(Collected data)

>>>

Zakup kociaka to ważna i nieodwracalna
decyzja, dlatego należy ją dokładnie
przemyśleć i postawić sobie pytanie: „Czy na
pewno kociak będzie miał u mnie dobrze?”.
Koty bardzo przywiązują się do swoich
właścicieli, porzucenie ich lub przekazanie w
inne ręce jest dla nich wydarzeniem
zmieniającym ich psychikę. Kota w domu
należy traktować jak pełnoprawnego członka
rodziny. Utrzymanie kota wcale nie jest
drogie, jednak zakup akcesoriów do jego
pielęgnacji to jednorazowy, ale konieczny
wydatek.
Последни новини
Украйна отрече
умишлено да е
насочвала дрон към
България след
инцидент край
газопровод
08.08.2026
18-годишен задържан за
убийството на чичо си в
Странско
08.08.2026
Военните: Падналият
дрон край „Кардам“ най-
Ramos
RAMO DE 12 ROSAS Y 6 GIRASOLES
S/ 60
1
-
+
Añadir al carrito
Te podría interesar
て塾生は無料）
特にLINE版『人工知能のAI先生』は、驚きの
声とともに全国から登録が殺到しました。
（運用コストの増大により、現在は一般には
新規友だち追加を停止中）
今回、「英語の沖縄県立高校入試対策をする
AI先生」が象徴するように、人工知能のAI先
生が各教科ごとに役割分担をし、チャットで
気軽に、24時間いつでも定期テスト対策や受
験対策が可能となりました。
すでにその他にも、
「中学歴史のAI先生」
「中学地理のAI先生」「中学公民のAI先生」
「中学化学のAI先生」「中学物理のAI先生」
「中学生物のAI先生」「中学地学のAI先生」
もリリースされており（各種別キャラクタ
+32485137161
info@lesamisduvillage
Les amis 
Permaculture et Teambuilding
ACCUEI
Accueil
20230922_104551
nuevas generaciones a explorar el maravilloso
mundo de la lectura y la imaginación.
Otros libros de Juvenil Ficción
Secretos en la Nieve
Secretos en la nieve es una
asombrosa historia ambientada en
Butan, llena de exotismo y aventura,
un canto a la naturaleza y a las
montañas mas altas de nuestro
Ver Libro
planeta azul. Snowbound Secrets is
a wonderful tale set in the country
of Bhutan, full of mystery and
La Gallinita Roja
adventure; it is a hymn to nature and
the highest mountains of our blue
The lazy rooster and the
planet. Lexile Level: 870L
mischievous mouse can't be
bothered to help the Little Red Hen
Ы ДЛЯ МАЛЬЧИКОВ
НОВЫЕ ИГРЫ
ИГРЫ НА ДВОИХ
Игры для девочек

<<<
>>>

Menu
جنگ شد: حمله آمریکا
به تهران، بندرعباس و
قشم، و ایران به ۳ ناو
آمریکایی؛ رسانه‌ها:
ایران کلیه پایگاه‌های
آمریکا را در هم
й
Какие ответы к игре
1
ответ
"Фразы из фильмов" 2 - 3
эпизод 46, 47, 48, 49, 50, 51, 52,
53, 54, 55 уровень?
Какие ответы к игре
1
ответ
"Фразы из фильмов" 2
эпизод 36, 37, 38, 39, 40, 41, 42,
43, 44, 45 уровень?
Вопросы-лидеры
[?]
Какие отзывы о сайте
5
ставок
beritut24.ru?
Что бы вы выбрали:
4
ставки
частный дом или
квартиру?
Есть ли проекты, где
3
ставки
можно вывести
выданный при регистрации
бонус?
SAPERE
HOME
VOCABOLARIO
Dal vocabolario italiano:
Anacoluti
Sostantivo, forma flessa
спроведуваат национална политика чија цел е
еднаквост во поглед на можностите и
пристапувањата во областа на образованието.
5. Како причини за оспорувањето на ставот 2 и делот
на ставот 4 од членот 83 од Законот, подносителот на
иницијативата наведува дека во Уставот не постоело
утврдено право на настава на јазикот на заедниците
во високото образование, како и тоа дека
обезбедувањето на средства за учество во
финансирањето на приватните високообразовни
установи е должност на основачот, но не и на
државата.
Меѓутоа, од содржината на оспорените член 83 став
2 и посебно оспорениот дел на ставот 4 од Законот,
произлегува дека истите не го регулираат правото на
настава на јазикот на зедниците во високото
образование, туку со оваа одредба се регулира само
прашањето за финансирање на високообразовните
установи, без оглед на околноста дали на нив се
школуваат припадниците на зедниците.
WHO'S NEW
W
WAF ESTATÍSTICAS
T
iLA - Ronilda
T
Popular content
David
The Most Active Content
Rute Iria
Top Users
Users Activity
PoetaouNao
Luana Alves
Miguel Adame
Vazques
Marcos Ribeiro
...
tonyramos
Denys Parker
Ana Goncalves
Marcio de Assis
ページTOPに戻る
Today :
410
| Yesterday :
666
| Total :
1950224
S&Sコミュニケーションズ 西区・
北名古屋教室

<<<

Problem to work on
Which lines run from the one holding "установи е должност на основачот, но не и на" through the one holding "школуваат припадниците на зедниците." in the records above? Repeat them exactly, both included, and nothing more.

Task solution
установи е должност на основачот, но не и на
државата.
Меѓутоа, од содржината на оспорените член 83 став
2 и посебно оспорениот дел на ставот 4 од Законот,
произлегува дека истите не го регулираат правото на
настава на јазикот на зедниците во високото
образование, туку со оваа одредба се регулира само
прашањето за финансирање на високообразовните
установи, без оглед на околноста дали на нив се
школуваат припадниците на зедниците.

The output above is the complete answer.